→ **ASSIGNED TASK**: Each line below needs to be returned exactly. Skip any picture.

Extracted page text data
-------------------------
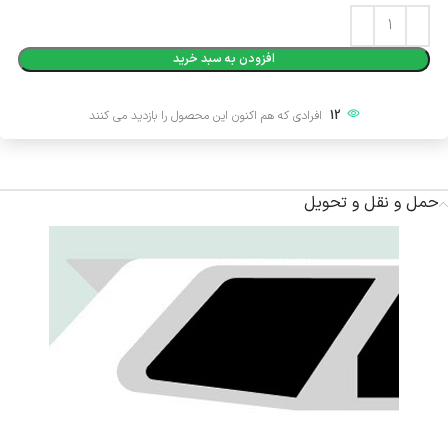
Alternative:
افزودن به سبد خرید
12
افرادی که هم اکنون این محصول را بازدید می کنند
حمل و نقل و تحویل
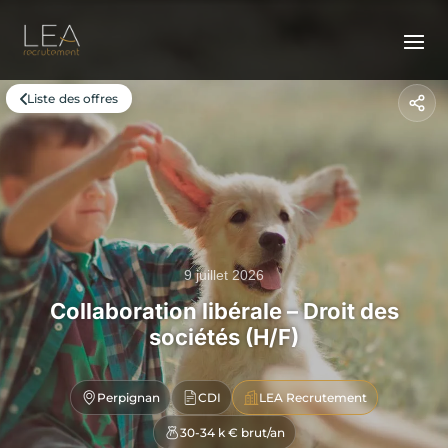
Liste des offres
9 juillet 2026
Collaboration libérale – Droit des
sociétés (H/F)
Perpignan
CDI
LEA Recrutement
30-34 k € brut/an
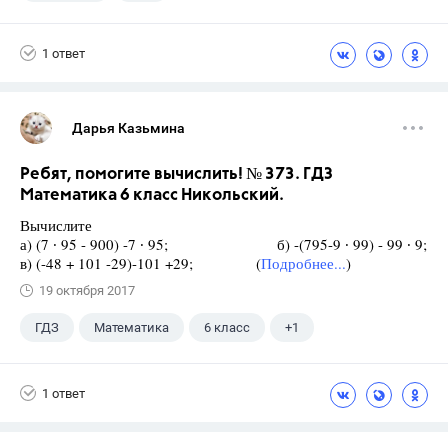
1 ответ
Дарья Казьмина
Ребят, помогите вычислить! № 373. ГДЗ
Математика 6 класс Никольский.
Вычислите
а) (7 ∙ 95 - 900) -7 ∙ 95; б) -(795-9 ∙ 99) - 99 ∙ 9;
в) (-48 + 101 -29)-101 +29; (
Подробнее...
)
19 октября 2017
ГДЗ
Математика
6 класс
+1
Никольский С.М.
1 ответ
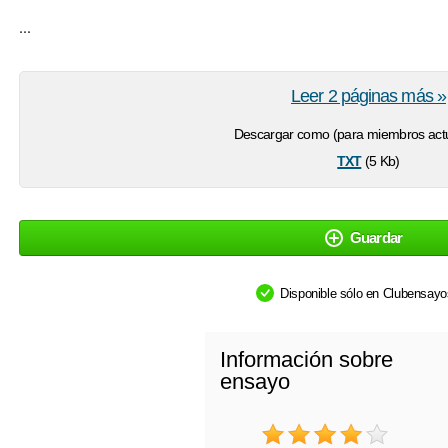
...
Leer 2 páginas más »
Descargar como (para miembros actu
txt
(5 Kb)
Guardar
Disponible sólo en Clubensay
Información sobre
ensayo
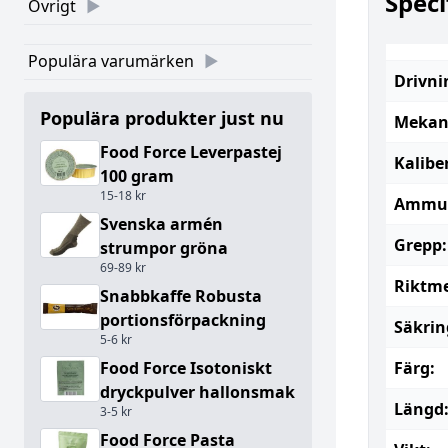
Speci
Övrigt
Populära varumärken
Drivni
Populära produkter just nu
Mekan
Food Force Leverpastej
Kalibe
100 gram
15-18 kr
Ammun
Svenska armén
Grepp:
strumpor gröna
69-89 kr
Riktme
Snabbkaffe Robusta
portionsförpackning
Säkrin
5-6 kr
Food Force Isotoniskt
Färg:
dryckpulver hallonsmak
Längd
3-5 kr
Food Force Pasta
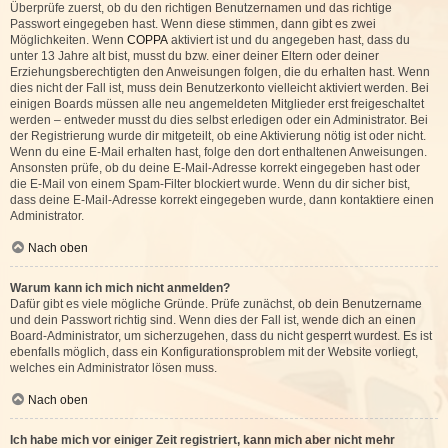
Überprüfe zuerst, ob du den richtigen Benutzernamen und das richtige
Passwort eingegeben hast. Wenn diese stimmen, dann gibt es zwei
Möglichkeiten. Wenn
COPPA
aktiviert ist und du angegeben hast, dass du
unter 13 Jahre alt bist, musst du bzw. einer deiner Eltern oder deiner
Erziehungsberechtigten den Anweisungen folgen, die du erhalten hast. Wenn
dies nicht der Fall ist, muss dein Benutzerkonto vielleicht aktiviert werden. Bei
einigen Boards müssen alle neu angemeldeten Mitglieder erst freigeschaltet
werden – entweder musst du dies selbst erledigen oder ein Administrator. Bei
der Registrierung wurde dir mitgeteilt, ob eine Aktivierung nötig ist oder nicht.
Wenn du eine E-Mail erhalten hast, folge den dort enthaltenen Anweisungen.
Ansonsten prüfe, ob du deine E-Mail-Adresse korrekt eingegeben hast oder
die E-Mail von einem Spam-Filter blockiert wurde. Wenn du dir sicher bist,
dass deine E-Mail-Adresse korrekt eingegeben wurde, dann kontaktiere einen
Administrator.
Nach oben
Warum kann ich mich nicht anmelden?
Dafür gibt es viele mögliche Gründe. Prüfe zunächst, ob dein Benutzername
und dein Passwort richtig sind. Wenn dies der Fall ist, wende dich an einen
Board-Administrator, um sicherzugehen, dass du nicht gesperrt wurdest. Es ist
ebenfalls möglich, dass ein Konfigurationsproblem mit der Website vorliegt,
welches ein Administrator lösen muss.
Nach oben
Ich habe mich vor einiger Zeit registriert, kann mich aber nicht mehr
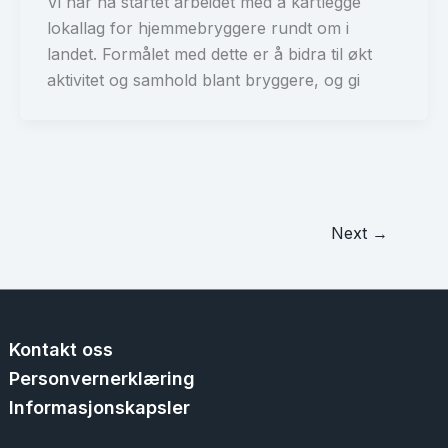
Vi har nå startet arbeidet med å kartlegge
lokallag for hjemmebryggere rundt om i
landet. Formålet med dette er å bidra til økt
aktivitet og samhold blant bryggere, og gi
Next
→
Kontakt oss
Personvernerklæring
Informasjonskapsler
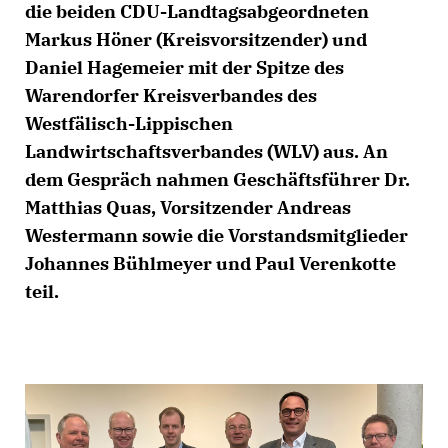
die beiden CDU-Landtagsabgeordneten
Markus Höner (Kreisvorsitzender) und
Daniel Hagemeier mit der Spitze des
Warendorfer Kreisverbandes des
Westfälisch-Lippischen
Landwirtschaftsverbandes (WLV) aus. An
dem Gespräch nahmen Geschäftsführer Dr.
Matthias Quas, Vorsitzender Andreas
Westermann sowie die Vorstandsmitglieder
Johannes Bühlmeyer und Paul Verenkotte
teil.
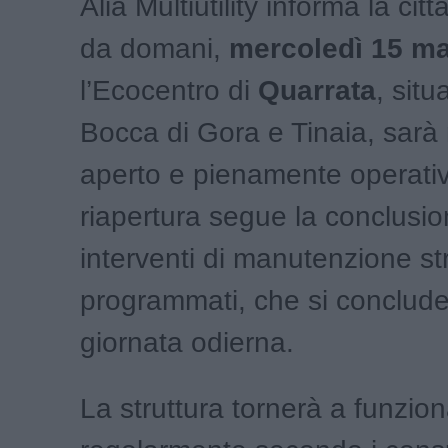
Alia Multiutility informa la ci
da domani,
mercoledì 15 m
l’Ecocentro di
Quarrata
, situ
Bocca di Gora e Tinaia, sar
aperto e pienamente operati
riapertura segue la conclusio
interventi di manutenzione st
programmati, che si conclude
giornata odierna.
La struttura tornerà a funzio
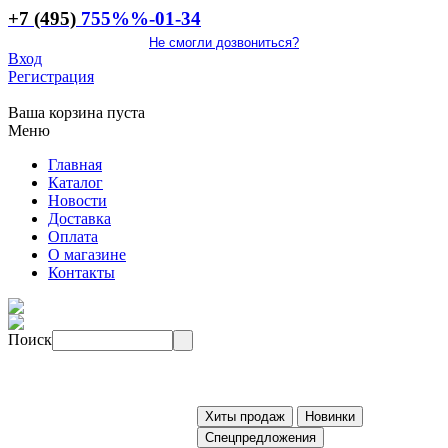
+7 (495)
755
%%
-01-34
Не смогли дозвониться?
Вход
Регистрация
Ваша корзина пуста
Меню
Главная
Каталог
Новости
Доставка
Оплата
О магазине
Контакты
Поиск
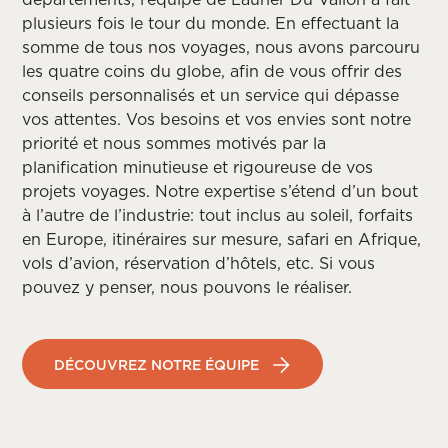
plusieurs fois le tour du monde. En effectuant la
somme de tous nos voyages, nous avons parcouru
les quatre coins du globe, afin de vous offrir des
conseils personnalisés et un service qui dépasse
vos attentes. Vos besoins et vos envies sont notre
priorité et nous sommes motivés par la
planification minutieuse et rigoureuse de vos
projets voyages. Notre expertise s’étend d’un bout
à l’autre de l’industrie: tout inclus au soleil, forfaits
en Europe, itinéraires sur mesure, safari en Afrique,
vols d’avion, réservation d’hôtels, etc. Si vous
pouvez y penser, nous pouvons le réaliser.
DÉCOUVREZ NOTRE ÉQUIPE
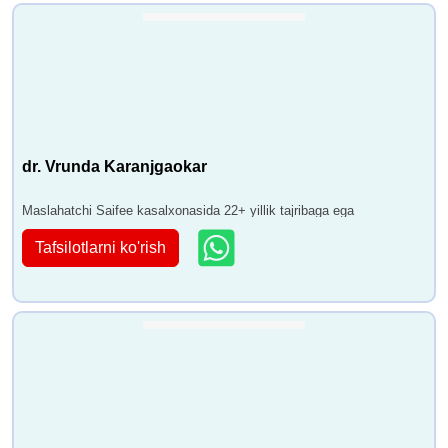
dr. Vrunda Karanjgaokar
Maslahatchi Saifee kasalxonasida 22+ yillik tajribaga ega
Tafsilotlarni ko'rish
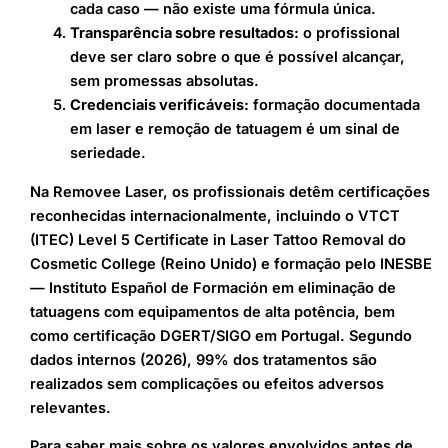
cada caso — não existe uma fórmula única.
Transparência sobre resultados:
o profissional
deve ser claro sobre o que é possível alcançar,
sem promessas absolutas.
Credenciais verificáveis:
formação documentada
em laser e remoção de tatuagem é um sinal de
seriedade.
Na Removee Laser, os profissionais detêm certificações
reconhecidas internacionalmente, incluindo o VTCT
(ITEC) Level 5 Certificate in Laser Tattoo Removal do
Cosmetic College (Reino Unido) e formação pelo INESBE
— Instituto Español de Formación em eliminação de
tatuagens com equipamentos de alta potência, bem
como certificação DGERT/SIGO em Portugal. Segundo
dados internos (2026), 99% dos tratamentos são
realizados sem complicações ou efeitos adversos
relevantes.
Para saber mais sobre os valores envolvidos antes de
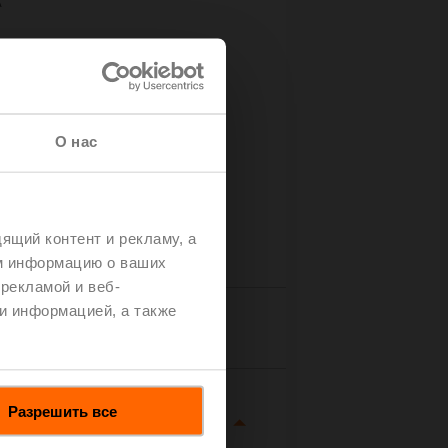
A
О нас
ящий контент и рекламу, а
м информацию о ваших
рекламой и веб-
и информацией, а также
tails
Разрешить все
-------------------------
→ **ANSWER BOX**:
Alternative:
افزودن به سبد خرید
12
افرادی که هم اکنون این محصول را بازدید می کنند
حمل و نقل و تحویل
Liste des offres
9 juillet 2026
Collaboration libérale – Droit des
sociétés (H/F)
Perpignan
CDI
LEA Recrutement
30-34 k € brut/an
1 ответ
Дарья Казьмина
Ребят, помогите вычислить! № 373. ГДЗ
Математика 6 класс Никольский.
Вычислите
а) (7 ∙ 95 - 900) -7 ∙ 95; б) -(795-9 ∙ 99) - 99 ∙ 9;
в) (-48 + 101 -29)-101 +29; (
Подробнее...
)
19 октября 2017
ГДЗ
Математика
6 класс
+1
Никольский С.М.
1 ответ
...
Leer 2 páginas más »
Descargar como (para miembros actu
txt
(5 Kb)
Guardar
Disponible sólo en Clubensay
Información sobre
ensayo
Speci
Övrigt
Populära varumärken
Drivni
Populära produkter just nu
Mekan
Food Force Leverpastej
Kalibe
100 gram
15-18 kr
Ammun
Svenska armén
Grepp:
strumpor gröna
69-89 kr
Riktme
Snabbkaffe Robusta
portionsförpackning
Säkrin
5-6 kr
Food Force Isotoniskt
Färg:
dryckpulver hallonsmak
Längd
3-5 kr
Food Force Pasta
Überprüfe zuerst, ob du den richtigen Benutzernamen und das richtige
Passwort eingegeben hast. Wenn diese stimmen, dann gibt es zwei
Möglichkeiten. Wenn
COPPA
aktiviert ist und du angegeben hast, dass du
unter 13 Jahre alt bist, musst du bzw. einer deiner Eltern oder deiner
Erziehungsberechtigten den Anweisungen folgen, die du erhalten hast. Wenn
dies nicht der Fall ist, muss dein Benutzerkonto vielleicht aktiviert werden. Bei
einigen Boards müssen alle neu angemeldeten Mitglieder erst freigeschaltet
werden – entweder musst du dies selbst erledigen oder ein Administrator. Bei
der Registrierung wurde dir mitgeteilt, ob eine Aktivierung nötig ist oder nicht.
Wenn du eine E-Mail erhalten hast, folge den dort enthaltenen Anweisungen.
Ansonsten prüfe, ob du deine E-Mail-Adresse korrekt eingegeben hast oder
die E-Mail von einem Spam-Filter blockiert wurde. Wenn du dir sicher bist,
dass deine E-Mail-Adresse korrekt eingegeben wurde, dann kontaktiere einen
Administrator.
Nach oben
Warum kann ich mich nicht anmelden?
Dafür gibt es viele mögliche Gründe. Prüfe zunächst, ob dein Benutzername
und dein Passwort richtig sind. Wenn dies der Fall ist, wende dich an einen
Board-Administrator, um sicherzugehen, dass du nicht gesperrt wurdest. Es ist
ebenfalls möglich, dass ein Konfigurationsproblem mit der Website vorliegt,
welches ein Administrator lösen muss.
Nach oben
Ich habe mich vor einiger Zeit registriert, kann mich aber nicht mehr
Vi har nå startet arbeidet med å kartlegge
lokallag for hjemmebryggere rundt om i
landet. Formålet med dette er å bidra til økt
aktivitet og samhold blant bryggere, og gi
Next
→
Kontakt oss
Personvernerklæring
Informasjonskapsler
die beiden CDU-Landtagsabgeordneten
Markus Höner (Kreisvorsitzender) und
Daniel Hagemeier mit der Spitze des
Warendorfer Kreisverbandes des
Westfälisch-Lippischen
Landwirtschaftsverbandes (WLV) aus. An
dem Gespräch nahmen Geschäftsführer Dr.
Matthias Quas, Vorsitzender Andreas
Westermann sowie die Vorstandsmitglieder
Johannes Bühlmeyer und Paul Verenkotte
teil.
Alia Multiutility informa la ci
da domani,
mercoledì 15 m
l’Ecocentro di
Quarrata
, situ
Bocca di Gora e Tinaia, sar
aperto e pienamente operati
riapertura segue la conclusio
interventi di manutenzione st
programmati, che si conclude
giornata odierna.
La struttura tornerà a funzio
+7 (495)
755
%%
-01-34
Не смогли дозвониться?
Вход
Регистрация
Ваша корзина пуста
Меню
Главная
Каталог
Новости
Доставка
Оплата
О магазине
Контакты
Поиск
plusieurs fois le tour du monde. En effectuant la
somme de tous nos voyages, nous avons parcouru
les quatre coins du globe, afin de vous offrir des
conseils personnalisés et un service qui dépasse
vos attentes. Vos besoins et vos envies sont notre
priorité et nous sommes motivés par la
planification minutieuse et rigoureuse de vos
projets voyages. Notre expertise s’étend d’un bout
à l’autre de l’industrie: tout inclus au soleil, forfaits
en Europe, itinéraires sur mesure, safari en Afrique,
vols d’avion, réservation d’hôtels, etc. Si vous
pouvez y penser, nous pouvons le réaliser.
DÉCOUVREZ NOTRE ÉQUIPE
dr. Vrunda Karanjgaokar
Maslahatchi Saifee kasalxonasida 22+ yillik tajribaga ega
Tafsilotlarni ko'rish
cada caso — não existe uma fórmula única.
Transparência sobre resultados:
o profissional
deve ser claro sobre o que é possível alcançar,
sem promessas absolutas.
Credenciais verificáveis:
formação documentada
em laser e remoção de tatuagem é um sinal de
seriedade.
Na Removee Laser, os profissionais detêm certificações
reconhecidas internacionalmente, incluindo o VTCT
(ITEC) Level 5 Certificate in Laser Tattoo Removal do
Cosmetic College (Reino Unido) e formação pelo INESBE
— Instituto Español de Formación em eliminação de
tatuagens com equipamentos de alta potência, bem
como certificação DGERT/SIGO em Portugal. Segundo
dados internos (2026), 99% dos tratamentos são
realizados sem complicações ou efeitos adversos
relevantes.
Para saber mais sobre os valores envolvidos antes de
A
О нас
ящий контент и рекламу, а
м информацию о ваших
рекламой и веб-
и информацией, а также
tails
Разрешить все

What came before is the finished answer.